Sarah Lévy – The sociologist of add-ons

0
759

TLmag: You came to accessories quite past due. Tell us about your adventure?

Sarah Levy: I turned into firstly an architect. It changed into a comfy preference, but even lower back then, it didn’t certainly resonate with me. The fashion schools, especially La Cambre, made an impact on me. I didn’t sense at domestic. At the end of my research, I worked for a decade as an architect. I additionally started a thesis on city planning. As a part of this, I became invited to look at the Parsons School of Design in New York. There, in which I was in touch with two jewelers, I found accessories, in addition to working with artisans. Back in Belgium, I enrolled at Arts et Métiers. I studied there for two years at the same time as completing my thesis. But after a year as a city planner, I felt stuck with the task’s institutional aspect. The add-ons section of La Cambre had opened. It was a manner to start a change without transitioning from one task to any other. I jumped in.

Sarah Lévy – The sociologist of add-ons 1

TLmag: And this time, you belonged

S.L.: We had been only 4 students, including a photographer and a clothier, overseen using outstanding professors. That’s wherein I discovered the universe of leatherwork. The first year, I gave myself overall freedom. At La Cambre, I become driven to move past my barriers, to comply with my intuition. In the 2d 12 months, once I
become running on my graduation collection, I started a real mirrored image on the human frame. My idea was to translate, through accessories, our current habits. I reflected on the ones ordinary objects which have to grow to be our new fetishes: the telephone, the digital cigarette…Objects that have created new gestures. My aim is not to criticize these manias but instead to imagine the add-ons in song with our existence ‘rituals.’

TLmag: The series is even called Creatures of Habits.

S.L.: These add-ons have modified our posture and our morphology. So I created prostheses that,
on the one hand, we ease our day-by-day gestures and, on the other hand, highlight the obsessive aspect of those addictions. I labored with a prosthetist and orthopaedist. In precise, my studies led me to transpose the prosthetics strategies into the area of leatherwork: greater particularly, glove making. For instance, I imagined a long leather-based glove stitched to a cell cellphone case. My whole series performs on this ambiguity among self-belief and constraints. I could collaborate with French glovemakers Lavabre Cadet, who helped me create a number of the seven portions inside the collection. Working on gloves, an item regularly is taken into consideration to be out of date; however, which calls for

Actual expertise also involved me plenty.

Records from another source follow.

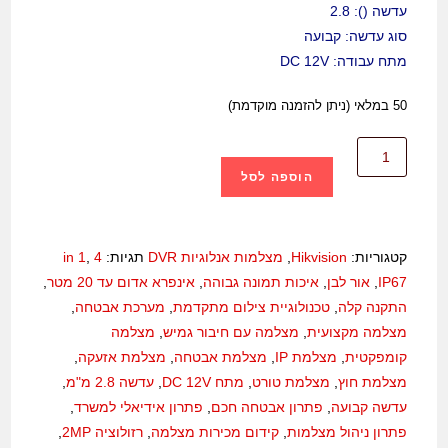
עדשה (): 2.8
סוג עדשה: קבועה
מתח עבודה: DC 12V
50 במלאי (ניתן להזמנה מוקדמת)
הוספה לסל
קטגוריות:
Hikvision
,
מצלמות אנלוגיות DVR
תגיות:
4 in 1
,
IP67
,
אור לבן
,
איכות תמונה גבוהה
,
אינפרא אדום עד 20 מטר
,
התקנה קלה
,
טכנולוגיית צילום מתקדמת
,
מערכת אבטחה
,
מצלמה מקצועית
,
מצלמה עם חיבור גמיש
,
מצלמה
קומפקטית
,
מצלמת IP
,
מצלמת אבטחה
,
מצלמת אזעקה
,
מצלמת חוץ
,
מצלמת טורט
,
מתח DC 12V
,
עדשה 2.8 מ"מ
,
עדשה קבועה
,
פתרון אבטחה חכם
,
פתרון אידיאלי למשרד
,
פתרון ניהול מצלמות
,
קידום מכירות מצלמה
,
רזולוציה 2MP
,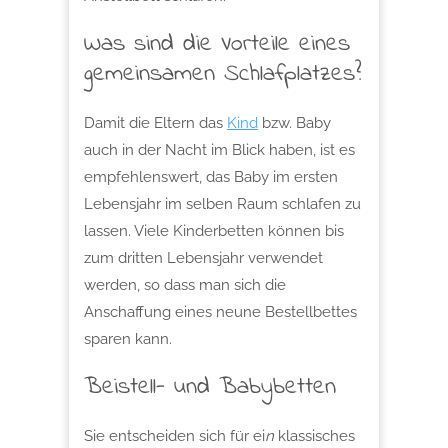
Was sind die Vorteile eines
gemeinsamen Schlafplatzes?
Damit die Eltern das
Kind
bzw. Baby
auch in der Nacht im Blick haben, ist es
empfehlenswert, das Baby im ersten
Lebensjahr im selben Raum schlafen zu
lassen. Viele Kinderbetten können bis
zum dritten Lebensjahr verwendet
werden, so dass man sich die
Anschaffung eines neune Bestellbettes
sparen kann.
Beistell- und Babybetten
Sie entscheiden sich für ei
n
klassisches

TLmag: This collection inspired the jury on the Hyères pageant, which, as we recognize, is the first-rate springboard for designers. Was it this that made you need to use? S.L.: Hyères is an outstanding area of expression for any young clothier. The humans I met for the duration of the pageant sensibly think about style. When you take a method that isn’t always at all business-oriented, being a finalist inside the opposition represents an enormous possibility.

TLmag: You are based in Brussels. Do you declare

Belgian roots?

S.L.: Even again, when I became the reading structure, I felt very rooted in this. I very plenty revel in being part of this Belgian dynamic and being able to paintings in Brussels. I am no longer claiming that I belong right here. However, I hope to construct an undertaking right here without always having to move to Paris.
TLmag: Do you feel close to any Belgian clothier particularly? S.L.: I work with Ester Manas, who became a finalist additionally at Hyères in the fashion phase, final yr, and for whom I layout add-ons. Having grown collectively and worked on a shared task may be very pleasing. For my next phase, I’m not final any doors. I would love to find out how a big-style residence operates. And additionally to collaborate with different creators whose imaginative and prescient I share. In any case, developing my logo isn’t a lead to itself.